I’m working through Agile Web Development with Rails
In part E3, it says to replace the following method:
def destroy
@cart = Cart.find(params[:id])
@cart.destroy
with
def destroy
@cart = current_cart
@cart.destroy
where
def current_cart
Cart.find(session[:cart_id])
rescue ActiveRecord::RecordNotFound
cart = Cart.create
session[:cart_id] = cart.id
cart
end
My question is, what is the advantage of using the second method over the first? I can’t see any circumstance where the second would fail? This is calling the method from:
<%= button_to 'Delete Cart', method: :destroy %>
From within the cart view. Doesn’t it implicitly always pass in the correct cart_id?? Or is this modification for destroy for future uses, for example when we are trying to delete the cart from another view?
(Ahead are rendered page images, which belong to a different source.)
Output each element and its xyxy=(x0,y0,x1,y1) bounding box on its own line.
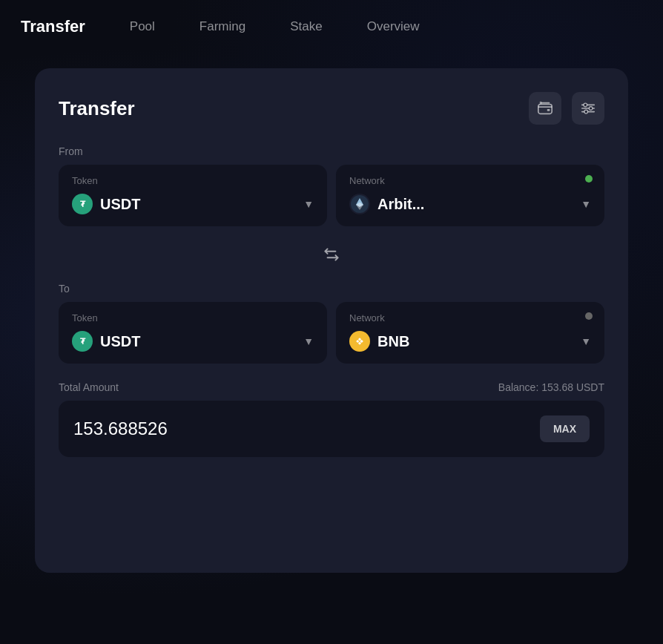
to-network-chevron-icon: ▼ xyxy=(581,335,591,347)
usdt-to-icon: ₮ xyxy=(72,331,93,352)
card-actions xyxy=(529,92,604,125)
from-token-box[interactable]: Token ₮ USDT ▼ xyxy=(59,165,327,226)
from-network-selector[interactable]: Arbit... ▼ xyxy=(349,194,591,214)
nav-item-farming[interactable]: Farming xyxy=(199,19,245,34)
amount-header: Total Amount Balance: 153.68 USDT xyxy=(59,381,604,393)
network-status-dot-green xyxy=(585,175,593,183)
nav-link-pool[interactable]: Pool xyxy=(130,19,155,33)
max-button[interactable]: MAX xyxy=(540,415,590,442)
to-token-value: USDT xyxy=(100,333,296,350)
to-token-box[interactable]: Token ₮ USDT ▼ xyxy=(59,302,327,364)
swap-btn-container xyxy=(59,226,604,283)
usdt-icon-svg: ₮ xyxy=(76,198,88,210)
svg-text:₮: ₮ xyxy=(80,200,86,208)
from-token-label: Token xyxy=(72,175,314,186)
to-token-selector[interactable]: ₮ USDT ▼ xyxy=(72,331,314,352)
to-selector-row: Token ₮ USDT ▼ Network xyxy=(59,302,604,364)
nav-item-overview[interactable]: Overview xyxy=(367,19,420,34)
card-header: Transfer xyxy=(59,92,604,125)
nav-link-stake[interactable]: Stake xyxy=(290,19,322,33)
svg-point-7 xyxy=(589,107,593,111)
from-token-chevron-icon: ▼ xyxy=(303,198,314,210)
navigation: Transfer Pool Farming Stake Overview xyxy=(0,0,663,53)
svg-rect-1 xyxy=(547,109,550,111)
to-network-selector[interactable]: BNB ▼ xyxy=(349,331,591,352)
bnb-icon xyxy=(349,331,370,352)
swap-icon xyxy=(322,245,341,264)
swap-button[interactable] xyxy=(315,238,348,271)
nav-item-pool[interactable]: Pool xyxy=(130,19,155,34)
from-network-value: Arbit... xyxy=(377,196,573,213)
card-title: Transfer xyxy=(59,97,135,120)
from-token-value: USDT xyxy=(100,196,296,213)
to-network-value: BNB xyxy=(377,333,573,350)
from-section: From Token ₮ USDT ▼ xyxy=(59,145,604,226)
usdt-to-icon-svg: ₮ xyxy=(76,335,88,347)
svg-point-6 xyxy=(584,103,587,107)
usdt-from-icon: ₮ xyxy=(72,194,93,214)
to-network-box[interactable]: Network xyxy=(336,302,604,364)
amount-section: Total Amount Balance: 153.68 USDT 153.68… xyxy=(59,381,604,457)
arbitrum-icon-svg xyxy=(351,195,369,213)
settings-icon xyxy=(580,100,596,116)
svg-point-8 xyxy=(584,110,588,114)
svg-text:₮: ₮ xyxy=(80,337,86,346)
wallet-icon-button[interactable] xyxy=(529,92,561,125)
from-network-chevron-icon: ▼ xyxy=(581,198,591,210)
amount-label: Total Amount xyxy=(59,381,119,393)
from-network-box[interactable]: Network Arbit... ▼ xyxy=(336,165,604,226)
arbitrum-icon xyxy=(349,194,370,214)
from-network-label: Network xyxy=(349,175,591,186)
from-label: From xyxy=(59,145,604,157)
nav-link-farming[interactable]: Farming xyxy=(199,19,245,33)
nav-link-overview[interactable]: Overview xyxy=(367,19,420,33)
svg-rect-0 xyxy=(538,105,552,114)
to-network-label: Network xyxy=(349,312,591,323)
settings-icon-button[interactable] xyxy=(572,92,604,125)
transfer-card: Transfer xyxy=(35,68,628,573)
to-token-label: Token xyxy=(72,312,314,323)
nav-links: Pool Farming Stake Overview xyxy=(130,19,420,34)
nav-brand[interactable]: Transfer xyxy=(21,17,85,36)
to-token-chevron-icon: ▼ xyxy=(303,335,314,347)
to-label: To xyxy=(59,283,604,295)
amount-input-box[interactable]: 153.688526 MAX xyxy=(59,401,604,457)
from-token-selector[interactable]: ₮ USDT ▼ xyxy=(72,194,314,214)
nav-item-stake[interactable]: Stake xyxy=(290,19,322,34)
svg-rect-2 xyxy=(540,102,542,105)
main-content: Transfer xyxy=(0,53,663,588)
wallet-icon xyxy=(537,100,553,116)
balance-text: Balance: 153.68 USDT xyxy=(498,381,604,393)
bnb-icon-svg xyxy=(352,333,368,349)
amount-value: 153.688526 xyxy=(73,418,168,439)
from-selector-row: Token ₮ USDT ▼ Network xyxy=(59,165,604,226)
network-status-dot-gray xyxy=(585,312,593,320)
to-section: To Token ₮ USDT ▼ xyxy=(59,283,604,364)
If this latter explanation is correct, do we need to always store id’s in the :session hash?
Thanks for your help.
For starters, it offers a some protection against someone maliciously modifying the url and
passing &cart_id=ID_TO_CART_I_DONT_OWN. See https://www.owasp.org/index.php/Top_10_2010-A4.You’re also saving yourself a database lookup by getting the cart from the session [although rails is pretty good with db caching by default]. About it possibly failing, what happens if the record no longer exists by the time you hit the “Delete Cart” button ?
Cart.find(params[:id])will raise an exception that you’re not handling, the second method will handle the exception and fail quietly; this is not necessarily always a good thing.